The Web of Life (121-3-3) Adoption

 Adoption

The human tendency of generalized kindly feelings toward babies is less natural to other animals, who as often as not regard the young of others, and even sometimes their own, as food. Parents knowingly caring for the offspring of others is out of the ordinary, especially toward genetic strangers. But it does happen.

Some birds are so stimulated by the calls of chicks in another nest that they respond by feeding the hungry others. A walrus may adopt an orphaned calf. A female monkey may care for another’s baby. Several instances of chimp adoption have been recorded.

A pack of African wild dog males adopted 9 5-week-old pups when the pups’ mother died. The adult males went to the pups’ den each day, delivering food; caring for the younglings until they were able to join the pack on hunting trips. Food sharing is common among these dogs.

Female burrower bugs lay their nest of eggs near others. Mothers tend to developing eggs before they hatch, then feed their offspring nutlets from mint plants. Finding mint nutlets is a competitive business. If a young bug decides mom is not provisioning to satisfaction, it may join a better-fed brood.
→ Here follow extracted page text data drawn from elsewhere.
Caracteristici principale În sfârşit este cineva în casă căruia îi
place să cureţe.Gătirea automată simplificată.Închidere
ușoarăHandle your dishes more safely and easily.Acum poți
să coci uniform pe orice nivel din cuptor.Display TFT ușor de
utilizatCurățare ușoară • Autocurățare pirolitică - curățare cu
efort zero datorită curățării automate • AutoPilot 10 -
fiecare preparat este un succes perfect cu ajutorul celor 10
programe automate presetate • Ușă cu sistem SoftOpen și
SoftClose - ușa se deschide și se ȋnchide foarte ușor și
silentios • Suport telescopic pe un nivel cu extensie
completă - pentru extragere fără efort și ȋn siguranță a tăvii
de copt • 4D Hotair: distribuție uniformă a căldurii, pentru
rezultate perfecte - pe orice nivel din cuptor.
Colonial, ground-nesting gulls occasionally adopted unrelated chicks. Chicks may abandon poor parents who fail to provide enough food and take refuge in the nest of a neighbor. That desperate tactic works less than 10% of the time, but a lucky few improve their prospects in life.
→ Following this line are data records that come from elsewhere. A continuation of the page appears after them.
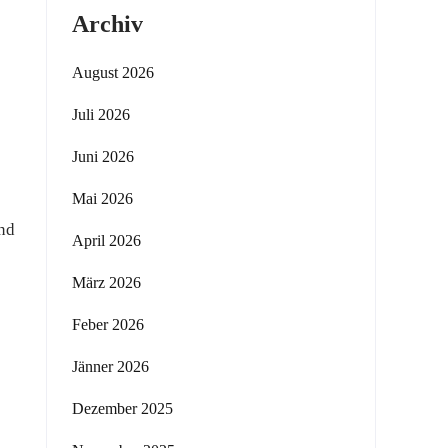
Archiv
August 2026
Juli 2026
Juni 2026
Mai 2026
und
April 2026
März 2026
Feber 2026
Jänner 2026
Dezember 2025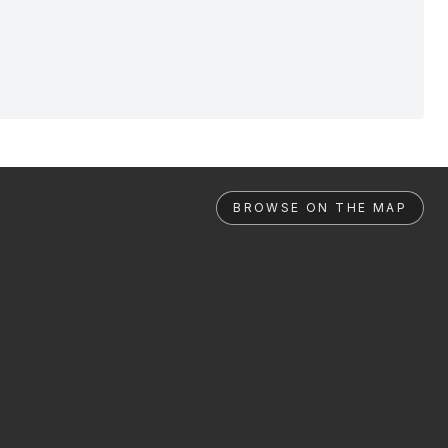
BROWSE ON THE MAP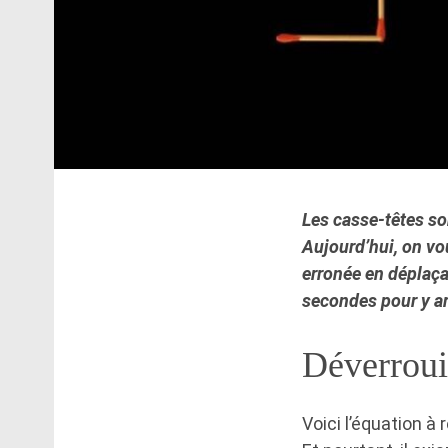
Les casse-têtes so
Aujourd’hui, on vou
erronée en déplaça
secondes pour y arri
Déverrouil
Voici l’équation à 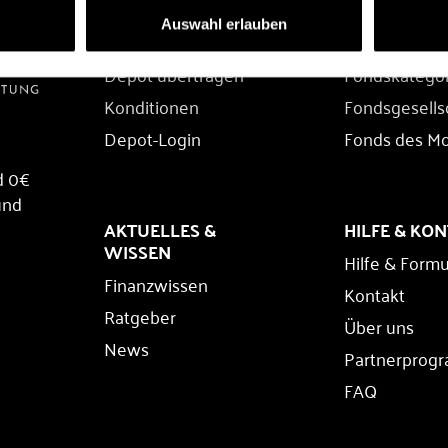
DEPOT
FONDS
Auswahl erlauben
Depot eröffnen
Fondssuche
Depot übertragen
Fondskatego
Konditionen
Fondsgesells
Depot-Login
Fonds des M
d 0€
und
AKTUELLES &
HILFE & KO
WISSEN
Hilfe & Formu
Finanzwissen
Kontakt
Ratgeber
Über uns
News
Partnerprog
FAQ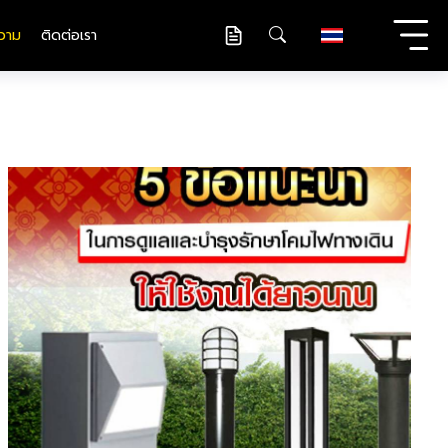
วาม
ติดต่อเรา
The situation is different with goslings. There are widespread adoptions in the 1st week of a gosling’s life. The chicks themselves decide to throw in their lot with parents of higher social rank.

The chick decides when to leave the family, and which family it wants to join. ~ Dutch ornithologist Jan Komdeur

A chick’s freedom to switch parents is abetted by the fact that geese find it hard to distinguish their own goslings before they are ~9 days old. This is an adaptive inability. Young goslings are easy pickings for Arctic foxes and gulls. The grief of caring parents from such loss is lessened by adoption. And larger families fare better than small ones.

While goslings may choose new parents, other younglings have little say. Faced with chronic predation, convict cichlids like their families large. So, cichlid parents kidnap little ones to act as a living shield for their own offspring.

Cichlid parents are always actively searching around, and if they see babies, and they don’t eat them, they will lure them into their brood. ~ American ichthyologist Brian Wisenden

Cichlid adoptees tend to be the smallest of the brood, and the least likely to survive. Predators choose the easy prey.

Among tessellated darter fish, males tend the young on their own. A prospective father sets up his territory: cleaning the underside of a rock, waiting for a female to lay her eggs there, and then fertilizing them.

At some point, the father moves on; whereupon a smaller, unrelated male typically takes over the territory – picking up where the other male left off: keeping the rock clean, aerating the eggs, and defending them. Females prefer a doting dad. So, despite his size, an adoptive dad may get lucky and fertilize some eggs of his own.

Male hamadryas baboons willingly adopt juvenile females. Such adoption is far from selfless, as it helps in accumulating a harem. But it is caring, and for a goal far removed in time.